Shortly after arriving in Korea in the fall of 2004, I visited Dongnimmun, or Independence Gate. The gate is in a park in a neighborhood just outside of the downtown core. It is positioned between the university neighborhood of Sinchon, where I study, and the economic and political center of Gwanghwamun, where I live. A pleasant walk over Inwang Mountain (The sign in front reminds us not to smoke, litter, approach the military installations, or engage in shamanistic activities), past some small farms and under an expressway, led me to the park.
The park seems to be primarily concerned with bitter memories of the Japanese colonial period. Indeed, the biggest installation in the park is a monument to Japanese colonial cruelty: Seodaemun Prison. During my first trip there, I read the sign in front which discussed the role of the prison during Japanese rule. I was somewhat short of time, but the leaves were changing and the weather pleasant, so I took a short walk around.
My subject is not modern history. Yet I had vague memories from my days as a graduate student at Kangwon National University of people telling me that the prison continued to be used following liberation. I made a mental note to visit it again on another occasion.
My several visits have been interesting, but also rather disturbing. A sign in the courtyard reminds us that it was preserved to inspire the national consciousness of Korean youth. One hardly needs such a reminder. Both in the museum placed in the center of the monument and in the explanations in the numerous prison buildings, the tone is unremittingly militant. The "barbarous" torture inflicted on patriotic Korean independence activists, and the "unbounded cruelty" of the Japanese oppressors, are on display, as is the heroic refusal of the independence activists to break down in the face of such cruelty. We pass by the tiny cells in which independence activists were deprived of sunlight and basic human dignity, and are presented with installations detailing the torture endured by the activists.
One installation is especially concerned with the torture of female prisoners, while another discusses sexual torture. You can even experience the torture for yourself in a special interactive section. We are shown the faces of some of the more illustrious prisoners, from Confucian loyalists to social democrats. There is an especially large section devoted to Yu Gwansun, a girl who went to a school near where I live, but who died in prison for her political activism.
At the head of the stairs on the second floor of the museum, we are met by the smiling face of Sygnman Rhee (Yi Seungman), the first president of South Korea. How many of the children for whom the monument seems to be targeted realize that Rhee himself sent political rivals and left-leaning dissidents to the prison? The prison, as we are told in passing by a sign at the front of the monument, was only abandoned in 1987. Most of the adults who visit the prison are aware, to a certain extent I am sure, of its post-1945 history. Yet concerning the period between 1945 and 1987 we are told almost nothing.
Much of the graffiti in the monument is virulently anti-Japanese. I hesitate to make too much of graffiti - the authors of the graffiti are, after all, breaking the law by defacing a historical monument. However, I do consider it worrying that a monument that is aimed, seemingly at children, should be concerned so entirely with the remembrance of hatred. I don't doubt that most of what is said in the monument is true. I don't doubt that brutal torture was practiced, including sexual torture. I have no desire to minimize the horrors of Japanese rule. It is right and proper that these events be remembered, in Korea, in Japan, and even in Canada. We should always also remember, though, that some of these did not stop after 1945.

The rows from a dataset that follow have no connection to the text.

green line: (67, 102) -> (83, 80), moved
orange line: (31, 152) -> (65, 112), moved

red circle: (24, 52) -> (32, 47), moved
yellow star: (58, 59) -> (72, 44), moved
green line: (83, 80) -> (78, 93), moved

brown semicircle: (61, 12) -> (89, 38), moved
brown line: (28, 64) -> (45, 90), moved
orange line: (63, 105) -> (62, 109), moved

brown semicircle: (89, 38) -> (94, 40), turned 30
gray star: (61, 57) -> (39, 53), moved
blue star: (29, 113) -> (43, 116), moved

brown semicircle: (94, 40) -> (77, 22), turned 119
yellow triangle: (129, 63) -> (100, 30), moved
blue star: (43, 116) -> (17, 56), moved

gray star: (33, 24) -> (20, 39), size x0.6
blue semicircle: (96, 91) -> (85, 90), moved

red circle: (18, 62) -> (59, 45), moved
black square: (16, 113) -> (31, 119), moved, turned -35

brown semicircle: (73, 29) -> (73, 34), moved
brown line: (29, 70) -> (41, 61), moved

I am not qualified to enter into the numerous controversies concerning modern Korean history. I also do not want to engage in the numerous debates concerning the role of national history. Perhaps national history should be used to encourage national pride. It is important, nevertheless, that this national pride be based on the truth. This is especially the case now, with Koreans of all political stripes calling on the Japanese to correct their "distortions of history." It is, of course, unfortunate that some schools in Japan will be teaching the early 20th century history of Japan without mentioning the many brutalities of that period. But for Koreans to criticize Japan, they need to be twice as careful about their own activities. It would be uncomfortable, I am sure, to tell the full story of Seodaemun Prison. It might diminish national pride, and would certainly take the edge off anti-Japanese hatred. Koreans who argue in this manner, however, are making the same argument that is made by those right-wing Japanese who call for adoption of "patriotic textbooks."

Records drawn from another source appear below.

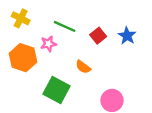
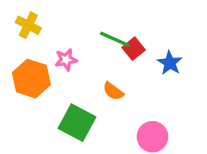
green line: (65, 26) -> (115, 39), moved
blue star: (127, 36) -> (170, 63), moved

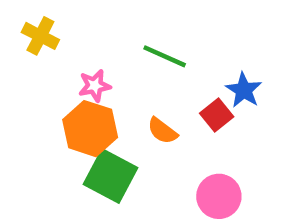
red square: (134, 49) -> (217, 115), moved
orange hexagon: (31, 79) -> (90, 129), moved

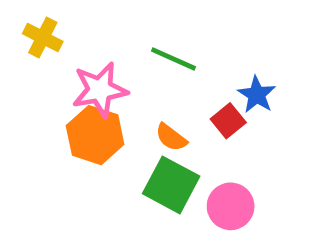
pink star: (95, 86) -> (100, 90), size x1.6
green square: (110, 176) -> (171, 185), moved

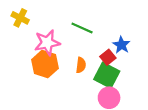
orange semicircle: (171, 137) -> (81, 65), turned -120
green square: (171, 185) -> (107, 75), moved

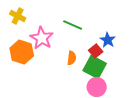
pink star: (47, 43) -> (42, 38), turned -30
orange hexagon: (45, 64) -> (22, 52), moved

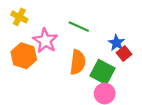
red square: (96, 51) -> (124, 54), moved
orange semicircle: (72, 58) -> (78, 62), size x1.6

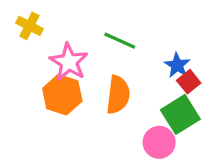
orange hexagon: (24, 56) -> (62, 95), moved
green square: (102, 72) -> (180, 114), moved, turned 30

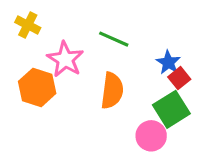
orange hexagon: (62, 95) -> (37, 87), moved

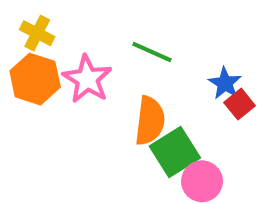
orange hexagon: (37, 87) -> (35, 79), moved
green square: (171, 109) -> (175, 152), moved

The story of Seodaemun Prison has been told by many Korean scholars before me. I have not read even a fraction of the literature on the subject. No doubt much of what I say is old news. I would like to suggest, however, that "distortions of history" are more harmful to the distorters than to the distorted. The victims of the patriotic Japanese textbooks are the Japanese students who read them, of course, but also the angry scholars who write them. Koreans, by leaving out half of the history of Seodaemun Prison, produce the impression that Koreans are not concerned over what happened in the Seodaemun prison after 1945.